Lancer 42

Development
- Designer: Herb David
- Location: United States
- Year: 1980
- Builder: Lancer Yachts
- Role: Motorsailer

Boat
- Displacement: 21,000 lb (9,525 kg)
- Draft: 6.00 ft (1.83 m)

Hull
- Type: monohull
- Construction: fiberglass
- LOA: 42.00 ft (12.80 m)
- LWL: 35.25 ft (10.74 m)
- Beam: 13.75 ft (4.19 m)
- Engine: Perkins Engines 4236 45 hp (34 kW) diesel engine

Hull appendages
- Keel: fin keel
- Ballast: 7,000 lb (3,175 kg)
- Rudder: skeg-mounted rudder

Rig
- Rig type: Bermuda rig
- I foretriangle height: 54.50 ft (16.61 m)
- J foretriangle base: 16.80 ft (5.12 m)
- P mainsail luff: 48.50 ft (14.78 m)
- E mainsail foot: 18.50 ft (5.64 m)

Sails
- Sailplan: masthead sloop
- Mainsail area: 448.63 sq ft (41.679 m^{2})
- Jib/genoa area: 457.80 sq ft (42.531 m^{2})
- Total sail area: 906.43 sq ft (84.210 m^{2})

= Lancer 42 =

Sailboat class

The Lancer 42 is an American sailboat that was designed by Herb David as a motorsailer and cruiser, first built in 1980.

==Production==
The design was built by Lancer Yachts in the United States from 1980 until 1983, but it is now out of production.

==Design==
The Lancer 42 is a recreational keelboat, built predominantly of fiberglass, with wood trim. It has a masthead sloop rig, a highly raked stem, a plumb transom, a skeg-mounted rudder controlled by a wheel and a fixed fin keel. It displaces 21000 lb and carries 7000 lb of ballast.

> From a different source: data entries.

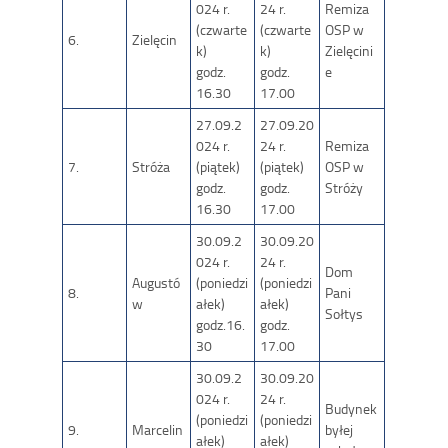
024 r.
24 r.
Remiza
(czwarte
(czwarte
OSP w
6.
Zielęcin
k)
k)
Zielęcini
godz.
godz.
e
16.30
17.00
27.09.2
27.09.20
024 r.
24 r.
Remiza
7.
Stróża
(piątek)
(piątek)
OSP w
godz.
godz.
Stróży
16.30
17.00
30.09.2
30.09.20
024 r.
24 r.
Dom
Augustó
(poniedzi
(poniedzi
8.
Pani
w
ałek)
ałek)
Sołtys
godz.16.
godz.
30
17.00
30.09.2
30.09.20
024 r.
24 r.
Budynek
(poniedzi
(poniedzi
9.
Marcelin
byłej
ałek)
ałek)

The boat has a draft of 6.00 ft with the standard keel .

The boat is fitted with a British Perkins Engines 4236 diesel engine of 45 hp for cruising, docking and maneuvering. The fuel tank holds 125 u.s.gal and the fresh water tank also has a capacity of 125 u.s.gal.

The design has a hull speed of 7.95 kn.